*Task goal*.
Exactly the lines from the one containing "Purbeck Chess Club" through the end of the listing must make up the answer, with no pictures included.

*Dataset extract*.
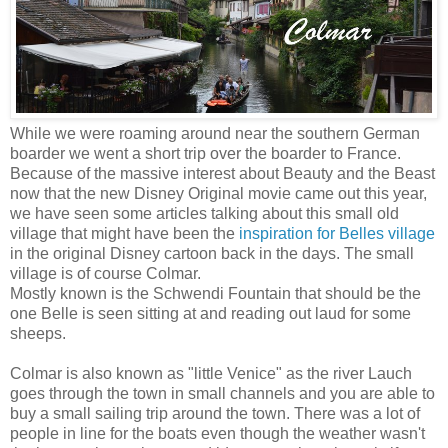
While we were roaming around near the southern German
boarder we went a short trip over the boarder to France.
Because of the massive interest about Beauty and the Beast
now that the new Disney Original movie came out this year,
we have seen some articles talking about this small old
village that might have been the
inspiration for Belles village
in the original Disney cartoon back in the days. The small
village is of course Colmar.
Mostly known is the Schwendi Fountain that should be the
one Belle is seen sitting at and reading out laud for some
sheeps.
Colmar is also known as "little Venice" as the river Lauch
goes through the town in small channels and you are able to
buy a small sailing trip around the town. There was a lot of
people in line for the boats even though the weather wasn't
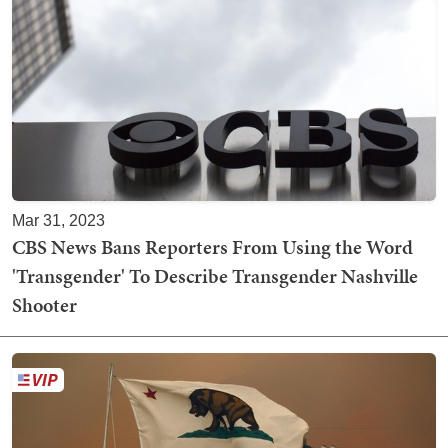
Mar 31, 2023
CBS News Bans Reporters From Using the Word
'Transgender' To Describe Transgender Nashville
Shooter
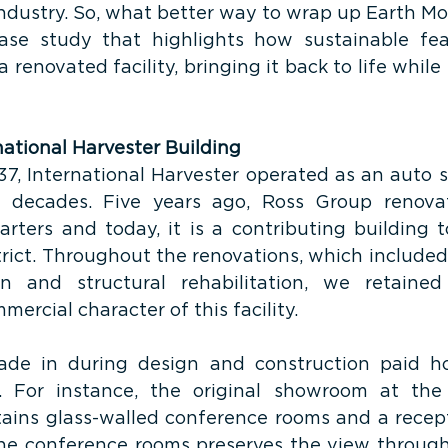
industry. So, what better way to wrap up Earth Mo
case study that highlights how sustainable fea
 renovated facility, bringing it back to life while 
national Harvester Building
37, International Harvester operated as an auto
r decades. Five years ago, Ross Group renovat
rters and today, it is a contributing building to
trict. Throughout the renovations, which included
on and structural rehabilitation, we retained 
mercial character of this facility.
ade in during design and construction paid h
e. For instance, the original showroom at the 
ains glass-walled conference rooms and a recept
he conference rooms preserves the view through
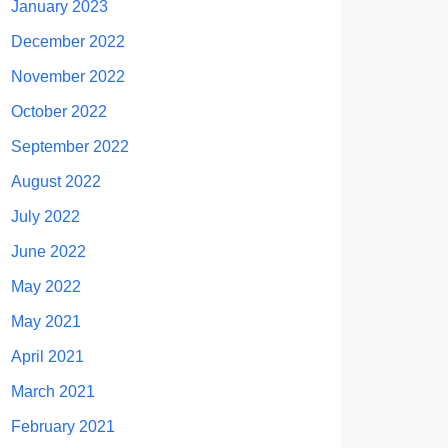
January 2023
December 2022
November 2022
October 2022
September 2022
August 2022
July 2022
June 2022
May 2022
May 2021
April 2021
March 2021
February 2021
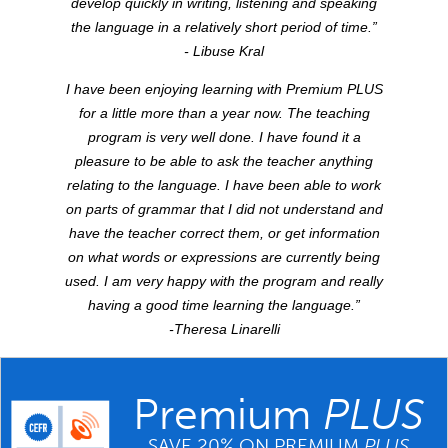
develop quickly in writing, listening and speaking
the language in a relatively short period of time.”
- Libuse Kral
I have been enjoying learning with Premium
PLUS
for a little more than a year now. The teaching
program is very well done. I have found it a
pleasure to be able to ask the teacher anything
relating to the language. I have been able to work
on parts of grammar that I did not understand and
have the teacher correct them, or get information
on what words or expressions are currently being
used. I am very happy with the program and really
having a good time learning the language.”
-Theresa Linarelli
Premium
PLUS
SAVE 20% ON PREMIUM
PLUS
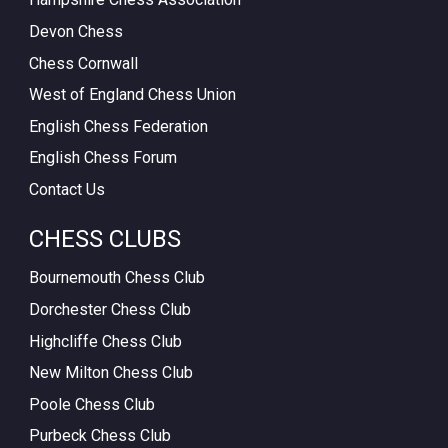
Devon Chess
Chess Cornwall
West of England Chess Union
English Chess Federation
English Chess Forum
Contact Us
CHESS CLUBS
Bournemouth Chess Club
Dorchester Chess Club
Highcliffe Chess Club
New Milton Chess Club
Poole Chess Club
Purbeck Chess Club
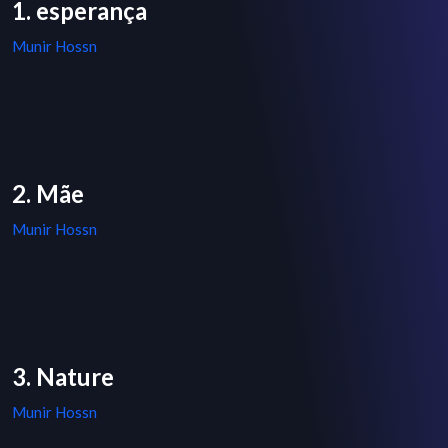
1. esperança
Munir Hossn
2. Mãe
Munir Hossn
3. Nature
Munir Hossn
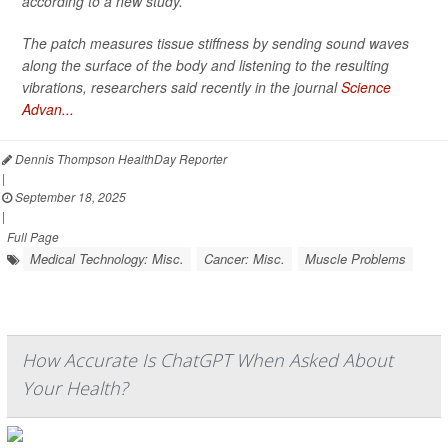
according to a new study.
The patch measures tissue stiffness by sending sound waves
along the surface of the body and listening to the resulting
vibrations, researchers said recently in the journal
Science
Advan...
Dennis Thompson HealthDay Reporter
|
September 18, 2025
|
Full Page
Medical Technology: Misc.
Cancer: Misc.
Muscle Problems
How Accurate Is ChatGPT When Asked About
Your Health?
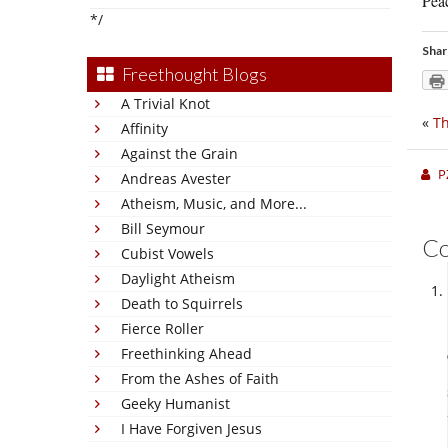
Peac
*/
Shar
Freethought Blogs
A Trivial Knot
«
Th
Affinity
Against the Grain
P
Andreas Avester
Atheism, Music, and More...
Bill Seymour
C
Cubist Vowels
Daylight Atheism
Death to Squirrels
Fierce Roller
Freethinking Ahead
From the Ashes of Faith
Geeky Humanist
I Have Forgiven Jesus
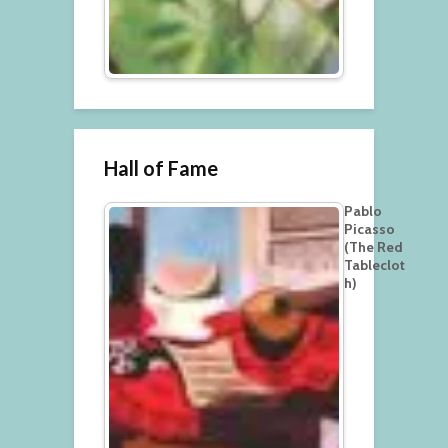
Hall of Fame
Pablo
Picasso
(The Red
Tableclot
h)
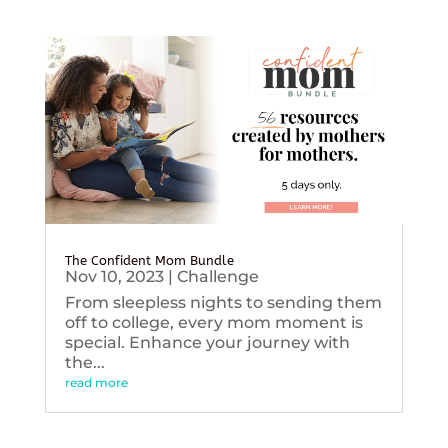
The Confident Mom Bundle
Nov 10, 2023
|
Challenge
From sleepless nights to sending them
off to college, every mom moment is
special. Enhance your journey with
the...
read more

*Task response*.
Purbeck Chess Club
1. esperança
Munir Hossn
2. Mãe
Munir Hossn
3. Nature
Munir Hossn
according to a new study.
The patch measures tissue stiffness by sending sound waves
along the surface of the body and listening to the resulting
vibrations, researchers said recently in the journal
Science
Advan...
Dennis Thompson HealthDay Reporter
|
September 18, 2025
|
Full Page
Medical Technology: Misc.
Cancer: Misc.
Muscle Problems
How Accurate Is ChatGPT When Asked About
Your Health?
Peac
*/
Shar
Freethought Blogs
A Trivial Knot
«
Th
Affinity
Against the Grain
P
Andreas Avester
Atheism, Music, and More...
Bill Seymour
C
Cubist Vowels
Daylight Atheism
Death to Squirrels
Fierce Roller
Freethinking Ahead
From the Ashes of Faith
Geeky Humanist
I Have Forgiven Jesus
Hall of Fame
Pablo
Picasso
(The Red
Tableclot
h)
The Confident Mom Bundle
Nov 10, 2023
|
Challenge
From sleepless nights to sending them
off to college, every mom moment is
special. Enhance your journey with
the...
read more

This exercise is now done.